Chang’s team also used neural recordings to predict Ann’s intended facial expressions and to control an avatar, which spoke in a voice synthesized from recordings of her speaking decades ago. Such an avatar might fit right in on a zoom call, allowing a person to more naturally express their thoughts in near–real time, Chang says. In an interview with the researchers, Ann said she would like to become a counselor and that an avatar could help her put her clients at ease.
A second study led by neural prosthetics researcher Frank Willett at Stanford University and colleagues achieved very similar results using a different type of electrode array.
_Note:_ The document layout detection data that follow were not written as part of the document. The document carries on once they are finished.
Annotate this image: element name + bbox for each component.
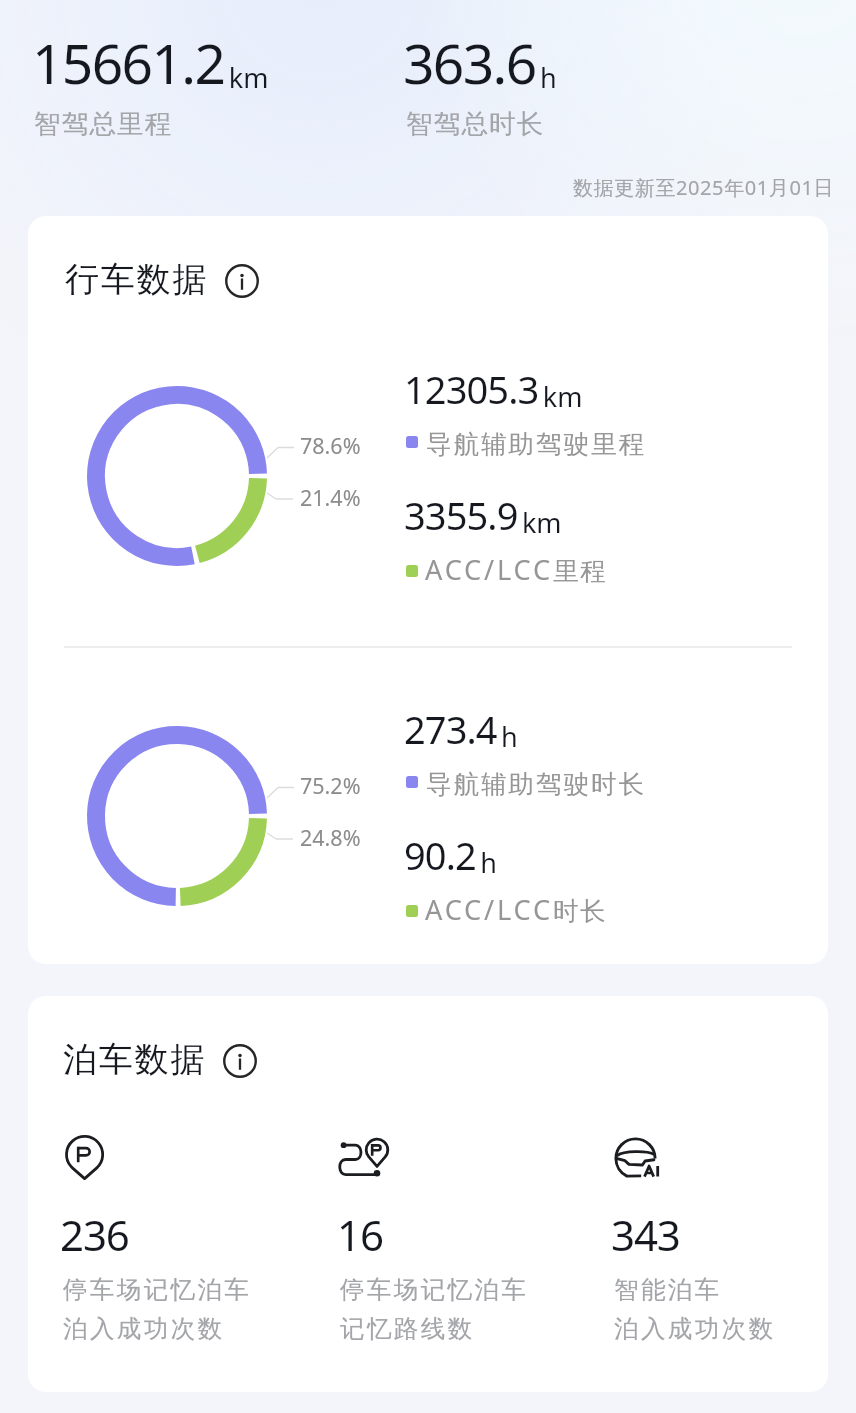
staticText: 记忆路线数 bbox=[340, 1313, 475, 1344]
button[interactable]: 273.4 h bbox=[404, 703, 645, 800]
other: Info bbox=[225, 263, 259, 297]
staticText: 停车场记忆泊车 bbox=[340, 1274, 529, 1305]
staticText: 343 bbox=[611, 1206, 680, 1263]
button[interactable]: 16 bbox=[340, 1124, 610, 1354]
staticText: 导航辅助驾驶里程 bbox=[425, 428, 645, 460]
staticText: 75.2% bbox=[300, 771, 361, 800]
staticText: 智驾总里程 bbox=[34, 107, 173, 140]
button[interactable]: 泊车数据 bbox=[63, 1038, 261, 1081]
staticText: 16 bbox=[337, 1206, 383, 1263]
button[interactable]: 3355.9 km bbox=[404, 489, 608, 591]
staticText: 236 bbox=[60, 1206, 129, 1263]
staticText: 90.2 h bbox=[404, 829, 497, 881]
staticText: ACC/LCC时长 bbox=[425, 891, 608, 928]
staticText: 273.4 h bbox=[404, 703, 518, 755]
staticText: ACC/LCC里程 bbox=[425, 551, 608, 588]
button[interactable]: 343 bbox=[614, 1124, 828, 1354]
staticText: 泊车数据 bbox=[63, 1038, 207, 1081]
staticText: 泊入成功次数 bbox=[63, 1313, 225, 1344]
staticText: 24.8% bbox=[300, 823, 361, 852]
staticText: 78.6% bbox=[300, 431, 361, 460]
staticText: 数据更新至2025年01月01日 bbox=[573, 174, 835, 201]
staticText: 智驾总时长 bbox=[406, 107, 545, 140]
button[interactable]: 12305.3 km bbox=[404, 363, 645, 460]
staticText: 智能泊车 bbox=[614, 1274, 722, 1305]
staticText: 行车数据 bbox=[65, 258, 209, 301]
staticText: 12305.3 km bbox=[404, 363, 583, 415]
staticText: 导航辅助驾驶时长 bbox=[425, 768, 645, 800]
staticText: 15661.2 km bbox=[32, 25, 269, 100]
button[interactable]: 行车数据 bbox=[65, 258, 263, 301]
staticText: 363.6 h bbox=[403, 25, 557, 100]
staticText: 21.4% bbox=[300, 483, 361, 512]
button[interactable]: 90.2 h bbox=[404, 829, 608, 931]
staticText: 停车场记忆泊车 bbox=[63, 1274, 252, 1305]
staticText: 泊入成功次数 bbox=[614, 1313, 776, 1344]
button[interactable]: 236 bbox=[63, 1124, 333, 1354]
other: Info bbox=[223, 1043, 257, 1077]
staticText: 3355.9 km bbox=[404, 489, 562, 541]
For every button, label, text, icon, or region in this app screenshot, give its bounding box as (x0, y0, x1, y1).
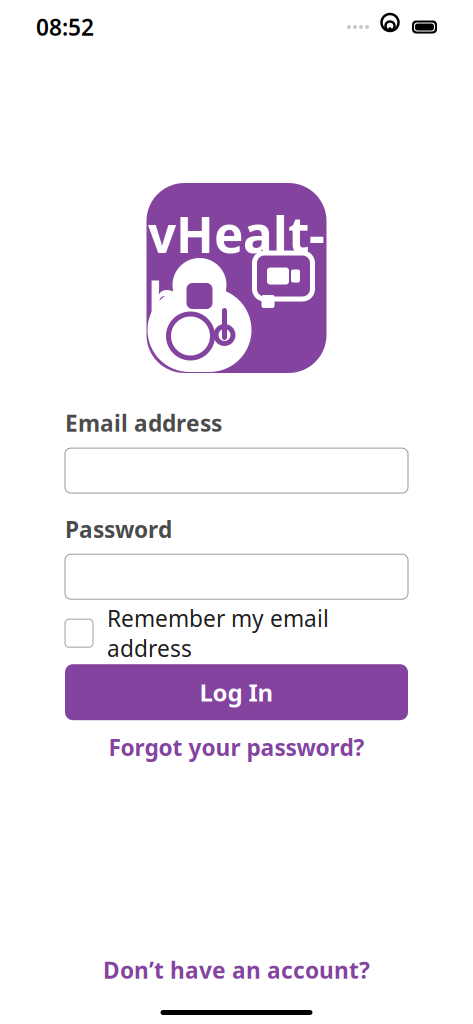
button[interactable]: Forgot your password? (65, 734, 408, 760)
staticText: Email address (65, 408, 222, 438)
staticText: Remember my email address (107, 603, 329, 663)
staticText: Log In (200, 676, 274, 708)
staticText: Password (65, 514, 172, 544)
staticText: 08:52 (36, 12, 94, 42)
staticText: Forgot your password? (108, 732, 364, 762)
button[interactable]: Password (65, 554, 408, 599)
staticText: vHealth (148, 201, 325, 332)
button[interactable]: Don’t have an account? (65, 956, 408, 984)
button[interactable]: Remember my email address (65, 615, 408, 651)
button[interactable]: Log In (65, 664, 408, 720)
button[interactable]: Email address (65, 448, 408, 493)
staticText: Don’t have an account? (103, 955, 370, 985)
This one, much smaller than the other implant, pokes farther into the brain to measure the firing of individual neurons at close range and high resolution. The researchers tested their system with Pat Bennett, who has had the neurodegenerative disease amyotrophic lateral sclerosis for 11 years and has lost the ability to control her facial muscles. They achieved 91% accuracy when Bennett attempted to read from a set of 50 words chosen to help express needs such as “thirsty” and “family.” When the word bank was expanded to 125,000, the accuracy dipped to 76.2%.
Willett says it’s encouraging that the women’s brains didn’t lose the ability to speak after so many years. “It’s amazing that you still see this neural representation still preserved.” Implanting more patients will help the researchers determine how much the layout of this speech-controlling brain region differs between patients, and how much the algorithm and implant need to be personalized.
Each system has some pros and cons, Gilja says. The surface electrodes used by Chang’s group pick up less information from neurons, so the system relies more heavily on algorithms that predict entire sentences. That might mean longer lag time than the more sensitive, penetrating electrode approach Willett’s team uses, which allows the prediction of individual words in real time. But the needlelike electrodes may drift slightly over time and record from different neurons, necessitating updates to the algorithm, Willett notes.
The two findings represent “a big leap,” says Alexander Huth, a neuroscientist and computer scientist at the University of Texas at Austin who was not involved with either study. The implanted systems are far more accurate than a nonimplanted device he developed earlier this year to decipher word meanings from higher level brain activity instead of motor signals, he notes, although the latter may work better in people with damage to brain regions controlling movement.
People who would eventually use these technologies need to be part of the research process to guide how best to meet their needs, notes Melanie Fried-Oken, a speech-language pathologist at Oregon Health & Science University who serves as a consultant to the research consortium behind the technology Willett’s team used. Those who are unable to speak need to be able not only to relay basic needs, she says, but also have meaningful, personal conversations, which might require more speed or accuracy.
Right now, these systems rely on wires passing through the skull connected to a processor. A group of technicians is also required to monitor and tweak the system. Researchers are now working on ways for implants to transmit wirelessly to external devices. In the future, companies may be able to develop portable systems that synthesize speech and that the user can control on their own, Gilja says. “That’s the future I’m excited for.”